Hospitals are struggling to keep up staffing levels amid recent spikes in COVID-19-related hospitalizations and an exodus of nurses and other health care workers.
Shelly Mount is a nurse at Virtua Memorial Hospital. She says that she wishes everyone could go to work with her to see what she sees.
“I’ve seen many people crying. You take it for so long. With the mask and all the PPE, all you see is their eyes and you can see it in their eyes,” Mount says.
Banita Herndon is an emergency room nurse at University Hospital in Newark. She is worried about how they will handle the latest crush of patients amid a staff shortage and crisis levels of burnout.
“I’ve been a nurse for 25 years and, trust me, I’ve never seen anything like this. These last two years, I’ve never seen anything like this in my whole career of nursing,” Herndon says.
In a week when the number of hospitalized COVID-19 patients in New Jersey rose to their highest levels since May 2020, deaths topped 100 for the first time in 10 months. The stress and trauma that nurses and other front-line workers is back in full force.
When asked how the nurses are coping, Mount responded, “They’re not. I think it’s just building and building and building.”
With the latest wave, the stressful long days in layers of PPE are compounded by the struggle to fend off frustration because so many hospitalized patients are unvaccinated. And staffing shortages are stretching the staff far thinner than during the first wave of the pandemic.
In October, even before the Omicron wave, a Morning Consult poll of 1,000 health care workers nationwide found that 18% of health care workers have quit their jobs and 31% have considered leaving.
To Mount, who like Herndon, heads her local chapter of Health Professionals and Allied Employees – the largest health care worker union in the state, the poll numbers seem low.

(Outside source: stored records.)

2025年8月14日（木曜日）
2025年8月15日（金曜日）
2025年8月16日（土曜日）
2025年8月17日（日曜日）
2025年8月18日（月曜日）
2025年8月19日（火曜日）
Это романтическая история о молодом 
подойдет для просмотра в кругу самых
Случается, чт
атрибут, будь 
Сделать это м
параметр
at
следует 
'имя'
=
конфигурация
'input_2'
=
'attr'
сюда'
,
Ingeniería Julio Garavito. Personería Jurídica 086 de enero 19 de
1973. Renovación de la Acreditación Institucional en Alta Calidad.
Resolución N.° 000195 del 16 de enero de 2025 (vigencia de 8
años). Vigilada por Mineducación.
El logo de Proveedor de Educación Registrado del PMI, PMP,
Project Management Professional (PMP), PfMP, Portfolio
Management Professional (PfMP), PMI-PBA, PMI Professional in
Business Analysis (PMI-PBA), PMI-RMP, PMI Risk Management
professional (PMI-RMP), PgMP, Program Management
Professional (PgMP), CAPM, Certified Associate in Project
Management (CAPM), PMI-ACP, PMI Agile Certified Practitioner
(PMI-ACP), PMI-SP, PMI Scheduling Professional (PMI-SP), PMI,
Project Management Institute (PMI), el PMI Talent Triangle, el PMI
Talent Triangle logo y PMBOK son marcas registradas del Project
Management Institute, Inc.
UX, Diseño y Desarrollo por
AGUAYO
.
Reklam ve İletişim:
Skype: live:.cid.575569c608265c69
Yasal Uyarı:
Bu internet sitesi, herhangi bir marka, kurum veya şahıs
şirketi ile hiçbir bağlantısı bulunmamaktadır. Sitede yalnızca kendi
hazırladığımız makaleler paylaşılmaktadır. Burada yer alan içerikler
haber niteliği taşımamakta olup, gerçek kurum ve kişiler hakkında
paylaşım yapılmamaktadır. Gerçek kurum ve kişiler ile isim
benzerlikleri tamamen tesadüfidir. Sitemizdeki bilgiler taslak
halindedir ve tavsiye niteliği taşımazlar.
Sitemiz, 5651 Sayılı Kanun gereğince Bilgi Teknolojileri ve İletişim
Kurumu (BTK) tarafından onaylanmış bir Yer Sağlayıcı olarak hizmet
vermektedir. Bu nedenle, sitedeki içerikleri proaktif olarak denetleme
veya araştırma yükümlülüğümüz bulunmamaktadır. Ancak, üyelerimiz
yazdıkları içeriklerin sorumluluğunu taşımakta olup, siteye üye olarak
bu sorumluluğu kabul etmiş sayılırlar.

Both have seen many older colleagues retire. Younger nurses have left to take lucrative jobs as temporary contract workers or travel nurses as their expertise becomes more in demand nationwide.
“These past few weeks the shortage of nursing is really the brunt of it all. And the long wait times. We don’t have enough staffing to accommodate taking care of all these patients,” says Herndon.
Many nurses and other health care workers say that while the crisis may not feel real to the public, it's all too real in the places they work every day.
“I dreaded waking up this morning because I knew I was going to get so many texts from people who are already at the brink,” says Mount.
Compared to that first wave of COVID-19, when the world was filled with parades and concerts, signs and tributes to front-line heroes, things are just as rough and not much has changed except that so much of the cheering has stopped.